Je n'ai jamais rien dit, lorsque tu m'as frappé, Sans aucune raison, quand tu étais énervé, Tu avais tous les droits, j'étais à ton service, Je t'aimais sans compter, j'acceptais tous tes vices. Tu m'as mis à la chaîne, ou tu m'as enfermé, Tu m'as laissé des jours, sans boire et sans manger, J'ai dormi bien souvent, dans ma niche sans toit, Paralysé, raidi, tellement j'avais froid. Pourtant, si tu reviens, nous partirons ensemble, Nous franchirons en chœur, la porte qui ressemble, A celle d'une prison, que je ne veux plus voir, Et dans laquelle, hélas, j'ai broyé tant de noir. Voilà, mon rêve se termine, car je vois le gardien, Puis l'infirmière, et le vétérinaire plus loin, Ils entrent dans l'enclos, et leurs visages blêmes, En disent long pour nous, sur ce qu'ils nous amènent. Je suis heureux, tu vois, car dans quelques instants, Je vais tout oublier, et, comme il y a deux ans, Je m'endormais sur toi, mon cher et grand ami, Je dormirai toujours, grâce à ...l'euthanasie.

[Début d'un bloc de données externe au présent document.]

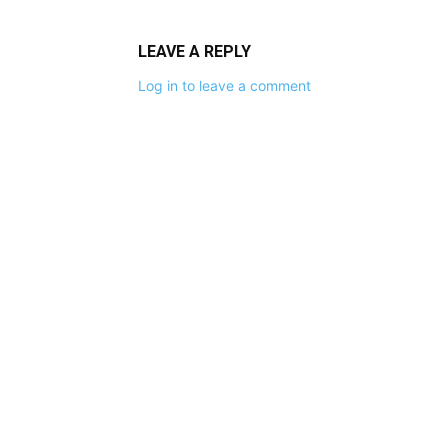
LEAVE A REPLY
Log in to leave a comment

Et s'il t'arrive un jour, de repenser à moi, Ne verse pas de larmes, ne te prends pas d'émoi, Pour toi, j'étais " qu'un chien ", tu préférais la mer, Tu l'aurais su avant, j'aurai payé moins cher. A vous tous les humains, j'adresse une prière, Me tuer tout petit, aurait peiné ma mère, Mais il eut mieux valu, pour moi, cette manière, Et vous n'auriez pas eu, aujourd'hui, à le faire.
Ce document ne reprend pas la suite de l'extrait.